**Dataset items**
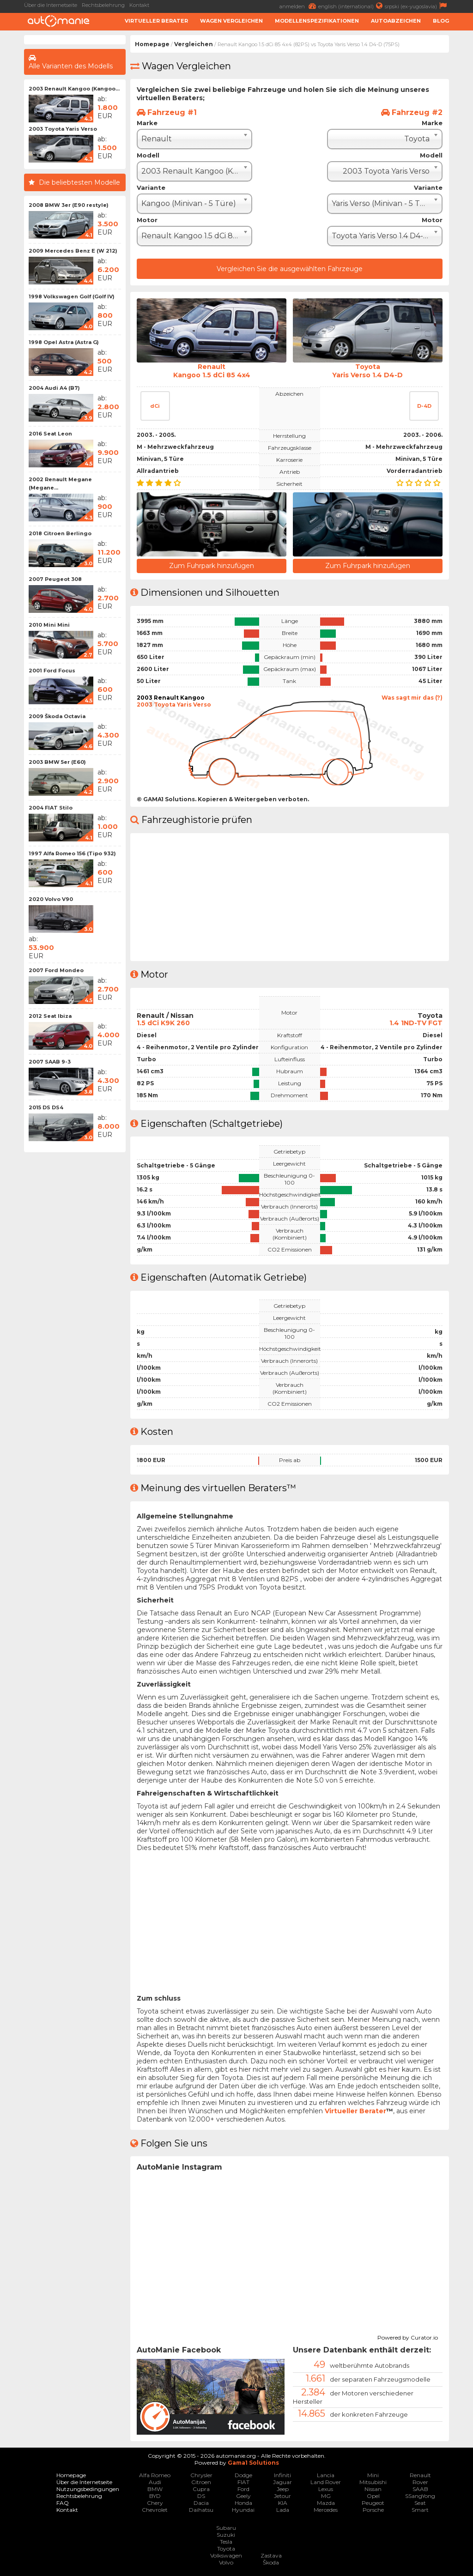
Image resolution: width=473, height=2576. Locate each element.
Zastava (271, 2555)
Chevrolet (155, 2509)
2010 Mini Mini (49, 625)
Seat (420, 2502)
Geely (243, 2495)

**What you will do**
The entries are to be written out again exactly, though without any images.

**Result of this task**
Image resolution: width=473, height=2576. Locate each element.
Zastava (271, 2555)
Chevrolet (155, 2509)
2010 Mini Mini (49, 625)
Seat (420, 2502)
Geely (243, 2495)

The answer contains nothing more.